Many people often say they don’t understand the bourgeois je ne sais quoi of the film before us, and those same people often say I don’t understand French. To them I say, ceci n’est pas une pipe, but that’s neither here nor there. What IS here is how pre-revolutionary subtexts of this movie totally changed the way the nuclear family is viewed in relation to the nouveau-gauche practice of dentistry. So post-modern! I give it eight out of ten independent spirit awards and a spot on the nice list. Let’s keep this shit going.

Iron Man 3

Yes, Marvel is… how do I put this in layman’s terms? Mainstream? But they truly stumbled face first into a holiday masterpiece worthy of a few Sundances when they made Iron Man 3. In a way, it was not Tony’s movie, but rather a coming of age story about a bunch of suits of armor who proved that the real meaning of Christmas isn’t toys or Jesus or family; it’s a holiday about the cold clutch of intolerance. The Russo brothers were clearly showing us how women are, like, totally not treated well in our society when they made the cold metallic suit of armor wrap around Gwenyth Paltrow as her home explodes. It’s just like the unfeeling hands of society. Also cold = Christmas. I can do this all day. HIT ME!

Frosty

Now this is a movie that can only truly be appreciated on the big screen. If you observe properly, you can see the way that Frosty subverts all the typical tropes of a snowman. What do you think when you ponder a snowman? Cold? Unmoving? Mute? Frosty is none of those things, even going as far as too melt himself just to prove that in 2018, snowmen can be hot too. Frosty the Snowman? More like Frosty the Wokeman. You can see the 45-minute scene by scene breakdown on my Youtube channel, but for now, I’m moving on.

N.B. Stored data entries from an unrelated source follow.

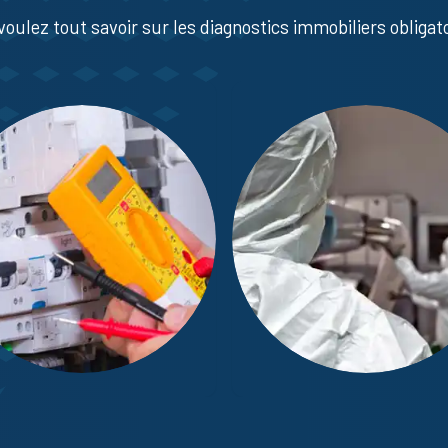
voulez tout savoir sur les diagnostics immobiliers obligato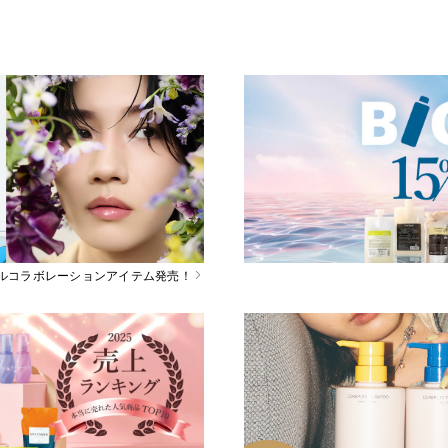
スペシャルコラボレーションアイテム発売！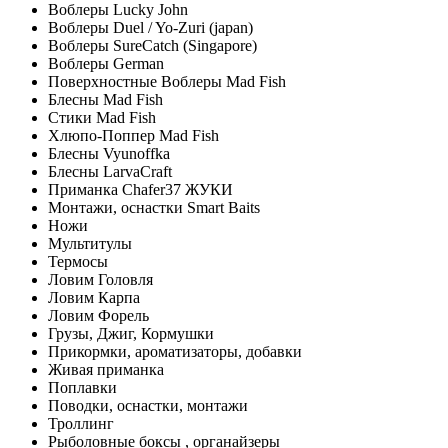
Воблеры Lucky John
Воблеры Duel / Yo-Zuri (japan)
Воблеры SureCatch (Singapore)
Воблеры German
Поверхностные Воблеры Mad Fish
Блесны Mad Fish
Стики Mad Fish
Хлюпо-Поппер Mad Fish
Блесны Vyunoffka
Блесны LarvaCraft
Приманка Chafer37 ЖУКИ
Монтажи, оснастки Smart Baits
Ножи
Мультитулы
Термосы
Ловим Головля
Ловим Карпа
Ловим Форель
Грузы, Джиг, Кормушки
Прикормки, ароматизаторы, добавки
Живая приманка
Поплавки
Поводки, оснастки, монтажи
Троллинг
Рыболовные боксы , органайзеры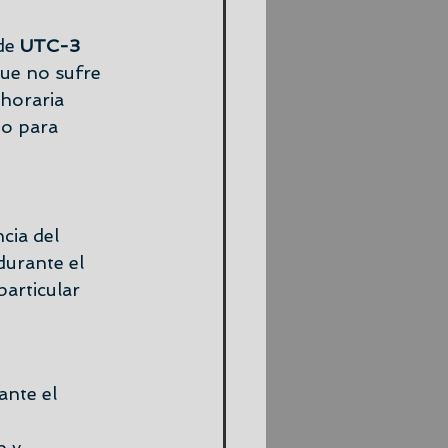
de
 UTC-3 
que no sufre 
horaria 
mo para 
cia del 
durante el 
articular 
ante el 
 y 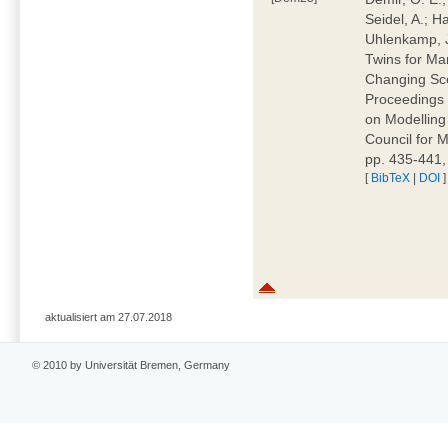
Seidel, A.; H
Uhlenkamp, J.
Twins for Ma
Changing Sce
Proceedings 
on Modellin
Council for M
pp. 435-441
[
BibTeX
|
DOI
]
aktualisiert am 27.07.2018
© 2010 by Universität Bremen, Germany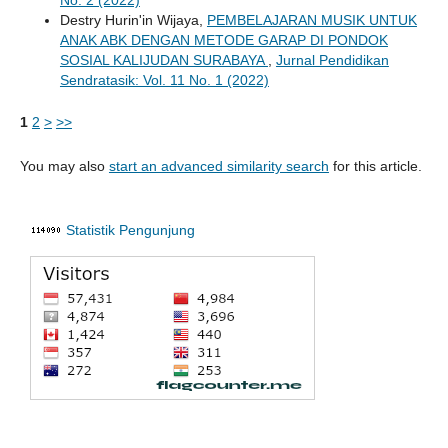
Destry Hurin'in Wijaya,
PEMBELAJARAN MUSIK UNTUK
ANAK ABK DENGAN METODE GARAP DI PONDOK
SOSIAL KALIJUDAN SURABAYA
,
Jurnal Pendidikan
Sendratasik: Vol. 11 No. 1 (2022)
1
2
>
>>
You may also
start an advanced similarity search
for this article.
Statistik Pengunjung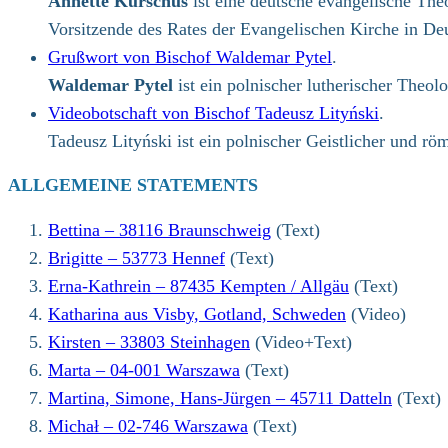
Annette Kurschus
ist eine deutsche evangelische The
Vorsitzende des Rates der Evangelischen Kirche in De
Grußwort von Bischof Waldemar Pytel
.
Waldemar Pytel
ist ein polnischer lutherischer Theo
Videobotschaft von Bischof Tadeusz Lityński
.
Tadeusz Lityński ist ein polnischer Geistlicher und r
ALLGEMEINE STATEMENTS
Bettina – 38116 Braunschweig
(Text)
Brigitte – 53773 Hennef
(Text)
Erna-Kathrein – 87435 Kempten / Allgäu
(Text)
Katharina aus Visby, Gotland, Schweden
(Video)
Kirsten – 33803 Steinhagen
(Video+Text)
Marta – 04-001 Warszawa
(Text)
Martina, Simone, Hans-Jürgen – 45711 Datteln
(Text)
Michał – 02-746 Warszawa
(Text)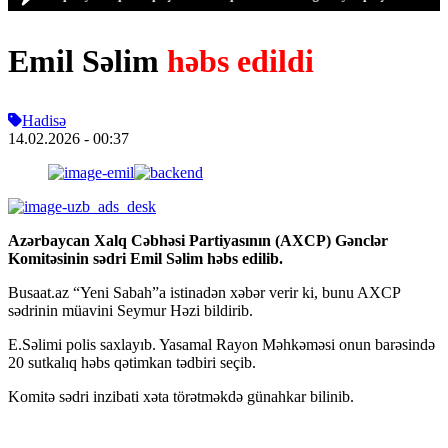
Emil Səlim
həbs edildi
Hadisə
14.02.2026
- 00:37
Azərbaycan Xalq Cəbhəsi Partiyasının (AXCP) Gənclər
Komitəsinin sədri Emil Səlim həbs edilib.
Busaat.az “Yeni Sabah”a istinadən xəbər verir ki, bunu AXCP
sədrinin müavini Seymur Həzi bildirib.
E.Səlimi polis saxlayıb. Yasamal Rayon Məhkəməsi onun barəsində
20 sutkalıq həbs qətimkan tədbiri seçib.
Komitə sədri inzibati xəta törətməkdə günahkar bilinib.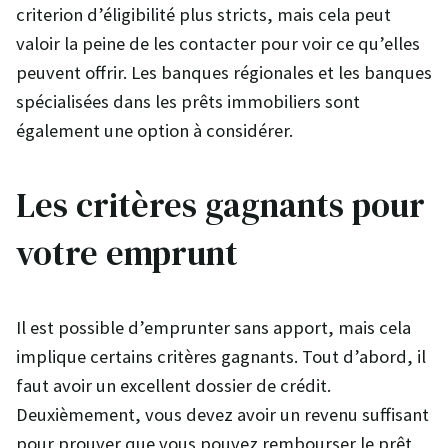
criterion d’éligibilité plus stricts, mais cela peut
valoir la peine de les contacter pour voir ce qu’elles
peuvent offrir. Les banques régionales et les banques
spécialisées dans les prêts immobiliers sont
également une option à considérer.
Les critères gagnants pour
votre emprunt
Il est possible d’emprunter sans apport, mais cela
implique certains critères gagnants. Tout d’abord, il
faut avoir un excellent dossier de crédit.
Deuxièmement, vous devez avoir un revenu suffisant
pour prouver que vous pouvez rembourser le prêt.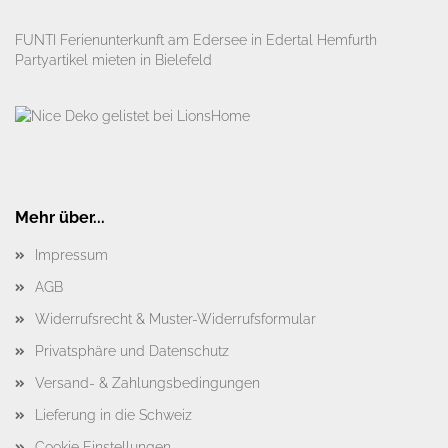
FUNTI Ferienunterkunft am Edersee in Edertal Hemfurth
Partyartikel mieten in Bielefeld
Mehr über...
Impressum
AGB
Widerrufsrecht & Muster-Widerrufsformular
Privatsphäre und Datenschutz
Versand- & Zahlungsbedingungen
Lieferung in die Schweiz
Cookie Einstellungen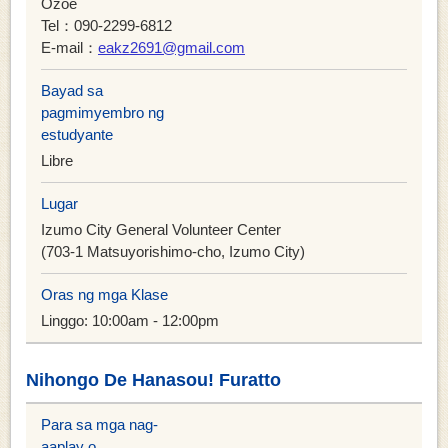
Ozoe
Tel：090-2299-6812
E-mail：
eakz2691@gmail.com
Bayad sa
pagmimyembro ng
estudyante
Libre
Lugar
Izumo City General Volunteer Center
(703-1 Matsuyorishimo-cho, Izumo City)
Oras ng mga Klase
Linggo: 10:00am - 12:00pm
Nihongo De Hanasou! Furatto
Para sa mga nag-
aaplay o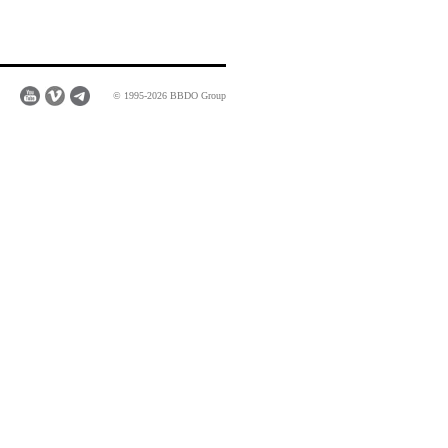
© 1995-2026 BBDO Group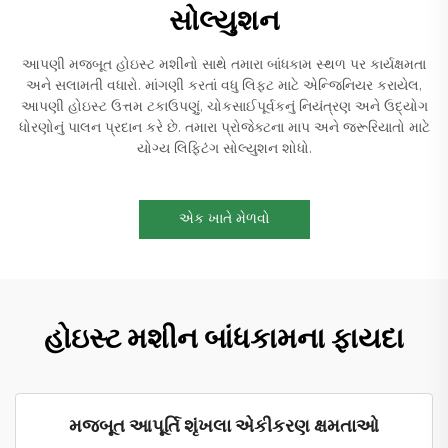
સોલ્યુશન
આપણી મજબૂત હોઇસ્ટ મશીનો સાથે તમારા બાંધકામ સ્થળ પર કાર્યક્ષમતા
અને સલામતી વધારો. માંગણી કરતાં વધુ લિફ્ટ માટે એન્જિનિયર કરાયેલ,
આપણી હોઇસ્ટ ઉત્તમ ટકાઉપણું, ચોકસાઈપૂર્વકનું નિયંત્રણ અને ઉદ્યોગ
ધોરણોનું પાલન પ્રદાન કરે છે. તમારા પ્રોજેક્ટના માપ અને જરૂરિયાતો માટે
યોગ્ય લિફ્ટિંગ સોલ્યુશન શોધો.
એક ખાતે મેળવો
હોઇસ્ટ મશીન બાંધકામના ફાયદા
મજબૂત આપૂર્તિ શૃંખલા એકીકરણ ક્ષમતાઓ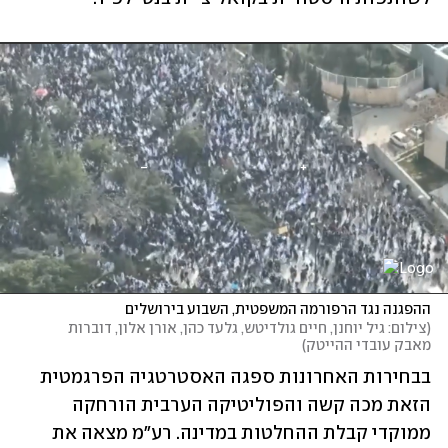
ההפגנה נגד הרפורמה המשפטית, השבוע בירושלים
(
צילום: גיל יוחנן, חיים גולדיטש, גלעד כהן, אורן אלון, דוברות 
מאבק עובדי ההייטק
)
בבחירות האחרונות ספגה האסטרטגיה הפרגמטית 
הזאת מכה קשה והפוליטיקה הערבית הורחקה 
ממוקדי קבלת ההחלטות במדינה. רע"מ מצאה את 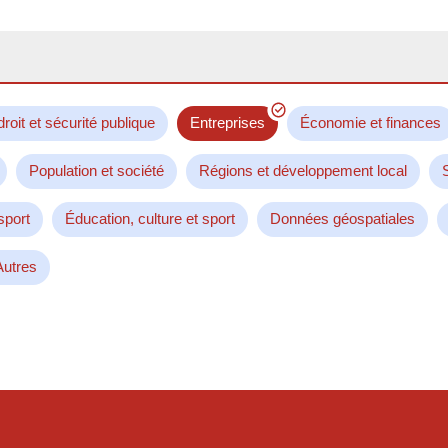
droit et sécurité publique
Entreprises
Économie et finances
Population et société
Régions et développement local
sport
Éducation, culture et sport
Données géospatiales
Autres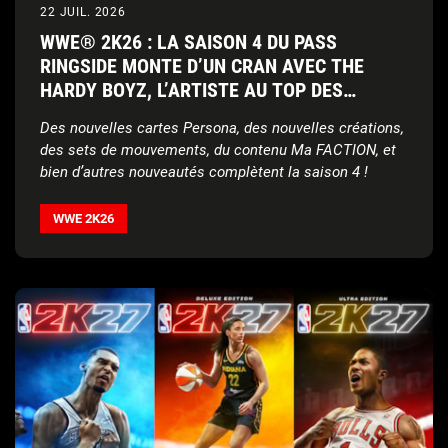
22 JUIL. 2026
WWE® 2K26 : LA SAISON 4 DU PASS
RINGSIDE MONTE D’UN CRAN AVEC THE
HARDY BOYZ, L’ARTISTE AU TOP DES
CHARTS JELLY ROLL, ET LADY SHANI DE LA
Des nouvelles cartes Persona, des nouvelles créations,
AAA
des sets de mouvements, du contenu Ma FACTION, et
bien d’autres nouveautés complètent la saison 4 !
WWE 2K26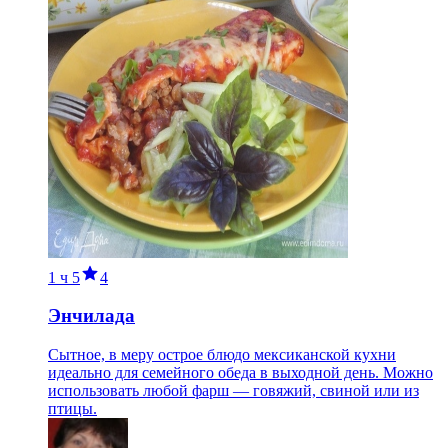
1 ч
5
4
Энчилада
Сытное, в меру острое блюдо мексиканской кухни
идеально для семейного обеда в выходной день. Можно
использовать любой фарш — говяжий, свиной или из
птицы.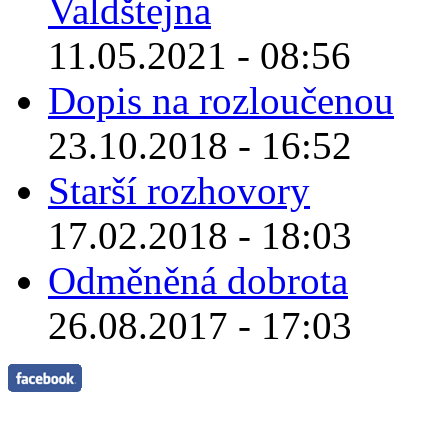
Valdštejna
11.05.2021 - 08:56
Dopis na rozloučenou
23.10.2018 - 16:52
Starší rozhovory
17.02.2018 - 18:03
Odměněná dobrota
26.08.2017 - 17:03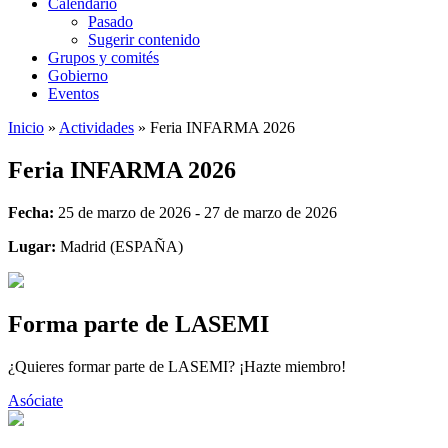
Calendario
Pasado
Sugerir contenido
Grupos y comités
Gobierno
Eventos
Inicio
»
Actividades
»
Feria INFARMA 2026
Feria INFARMA 2026
Fecha:
25 de marzo de 2026 - 27 de marzo de 2026
Lugar:
Madrid (ESPAÑA)
Forma parte de LASEMI
¿Quieres formar parte de LASEMI? ¡Hazte miembro!
Asóciate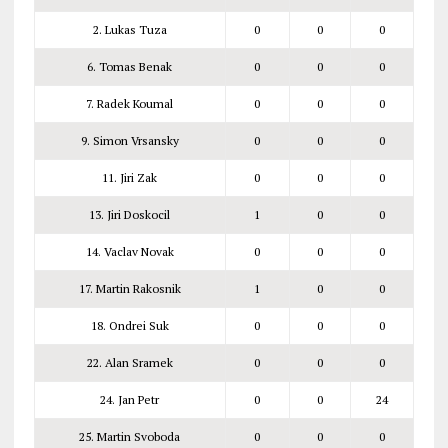
2. Lukas Tuza
0
0
0
6. Tomas Benak
0
0
0
7. Radek Koumal
0
0
0
9. Simon Vrsansky
0
0
0
11. Jiri Zak
0
0
0
13. Jiri Doskocil
1
0
0
14. Vaclav Novak
0
0
0
17. Martin Rakosnik
1
0
0
18. Ondrei Suk
0
0
0
22. Alan Sramek
0
0
0
24. Jan Petr
0
0
24
25. Martin Svoboda
0
0
0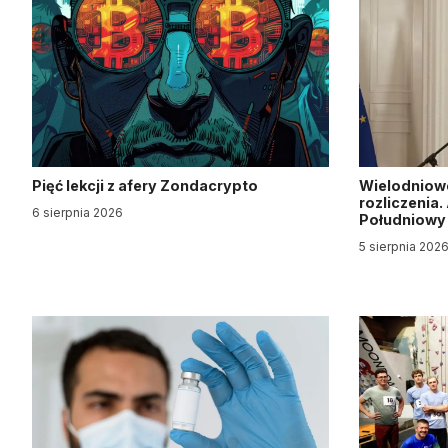
Pięć lekcji z afery Zondacrypto
Wielodniow
rozliczenia
6 sierpnia 2026
Południow
5 sierpnia 202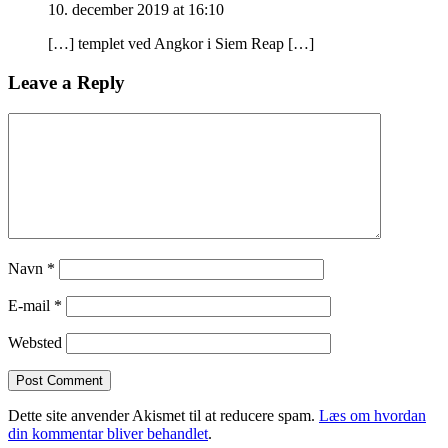
10. december 2019 at 16:10
[…] templet ved Angkor i Siem Reap […]
Leave a Reply
Navn
*
E-mail
*
Websted
Dette site anvender Akismet til at reducere spam.
Læs om hvordan
din kommentar bliver behandlet
.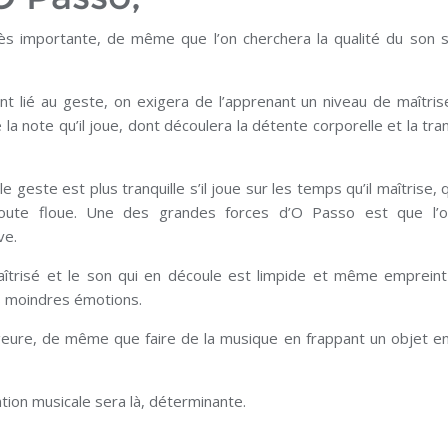
rès importante, de même que l’on cherchera la qualité du son 
nt lié au geste, on exigera de l’apprenant un niveau de maîtris
la note qu’il joue, dont découlera la détente corporelle et la tranq
 geste est plus tranquille s’il joue sur les temps qu’il maîtrise, 
oute floue. Une des grandes forces d’O Passo est que l’o
ve.
îtrisé et le son qui en découle est limpide et même emprein
s moindres émotions.
geure, de même que faire de la musique en frappant un objet e
ention musicale sera là, déterminante.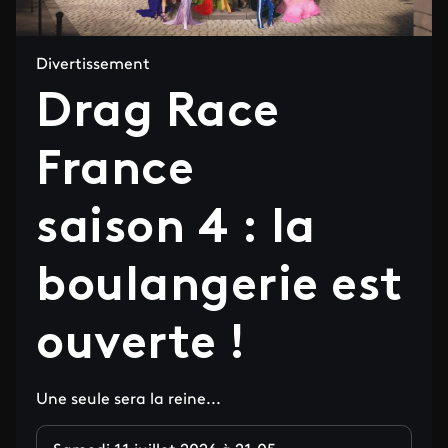
Divertissement
Drag Race
France
saison 4 : la
boulangerie est
ouverte !
Une seule sera la reine...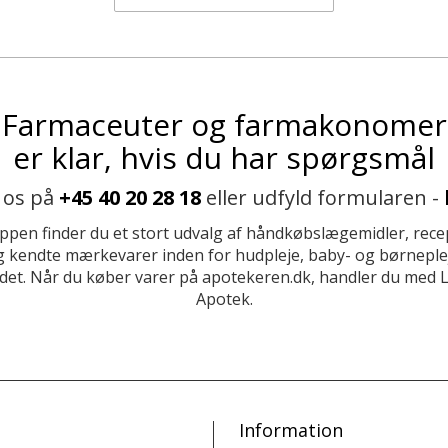
Farmaceuter og farmakonomer
er klar, hvis du har spørgsmål
 os på
+45 40 20 28 18
eller udfyld formularen -
ppen finder du et stort udvalg af håndkøbslægemidler, recep
 kendte mærkevarer inden for hudpleje, baby- og børneplej
et. Når du køber varer på apotekeren.dk, handler du med 
Apotek.
Information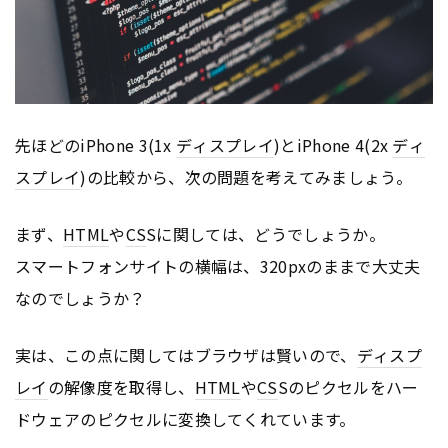
先ほどのiPhone 3(1x
ディスプレイ
)とiPhone 4(2x
ディ
スプレイ
)の比較から、次の問題を考えてみましょう。
まず、
HTML
や
CS
Sに関しては、どうでしょうか。
スマートフォンサイトの横幅は、320pxのままで大丈夫
なのでしょうか？
実は、この点に関してはブラウザは賢いので、
ディスプ
レイ
の解像度を取得し、
HTML
や
CS
Sのピクセルをハー
ドウェアのピクセルに変換してくれています。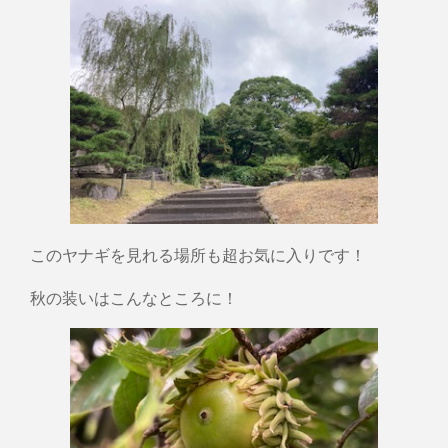
このヤナギを見れる場所も超お気に入りです！
秋の装いはこんなところに！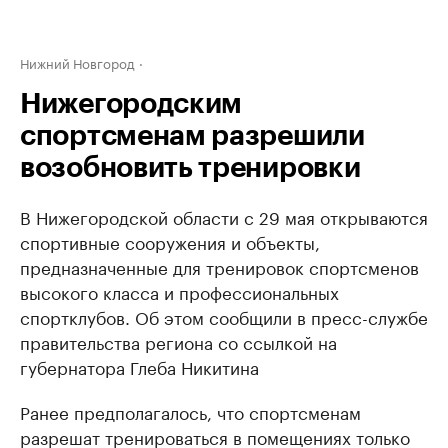
Нижний Новгород
Нижегородским
спортсменам разрешили
возобновить тренировки
В Нижегородской области с 29 мая открываются
спортивные сооружения и объекты,
предназначенные для тренировок спортсменов
высокого класса и профессиональных
спортклубов. Об этом сообщили в пресс-службе
правительства региона со ссылкой на
губернатора Глеба Никитина
Ранее предполагалось, что спортсменам
разрешат тренироваться в помещениях только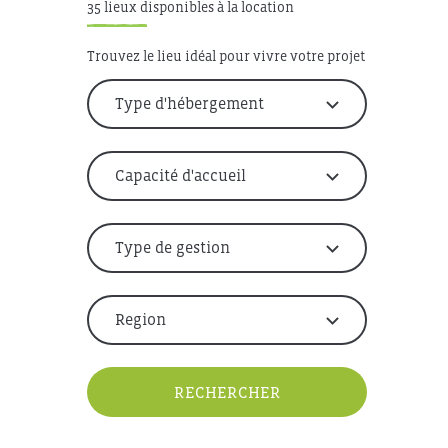
35 lieux disponibles à la location
Trouvez le lieu idéal pour vivre votre projet
RECHERCHER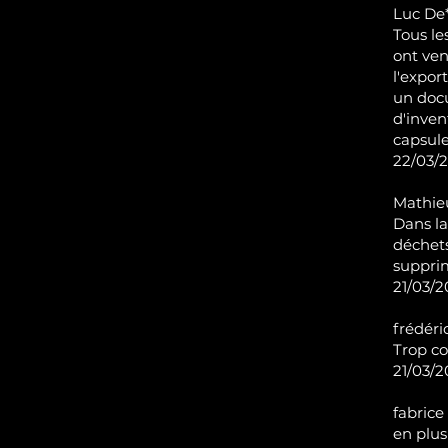
Luc De*
Tous le
ont ven
l'expor
un doc
d'inven
capsule
22/03/2
Mathie
Dans la
déchets
supprim
21/03/20
frédéri
Trop co
21/03/20
f
abrice 
en plus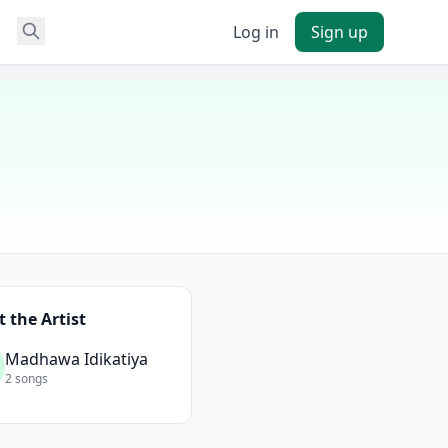
Log in
Sign up
 the Artist
Madhawa Idikatiya
2 songs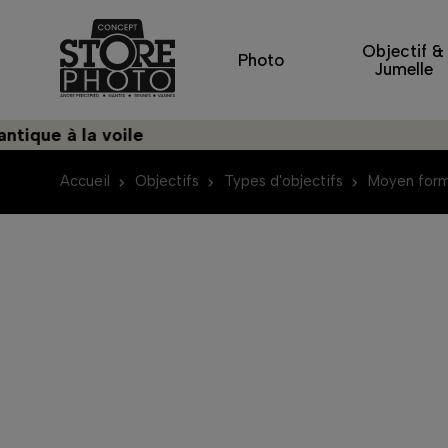
Objectif &
Photo
Jumelle
à la voile
Découv
Accueil
Objectifs
Types d'objectifs
Moyen for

Also, don’t even step to me about Olaf. I will fucking BURY you. NEXT!

Die Hard

Nope.

Wet Hot American Summer

Following the tradition of Italian nouveau riche cinema, Wet Hot is our next holiday cinema paradiso. You may be thinking, “but Josh, this movie takes place in the summer and is about camp, not Christmas!” To that I say, you’re wrong, and now sit down and try to get educated. I’ve been studying this stuff for an entire domestic semester, so I know a Christmas movie when I see one, and this chief, is indubitably it. You just know nothing about the holiday spirit or about film. Like just look at it! If that’s not Christmas than I don’t know what is. Check and mate, bro.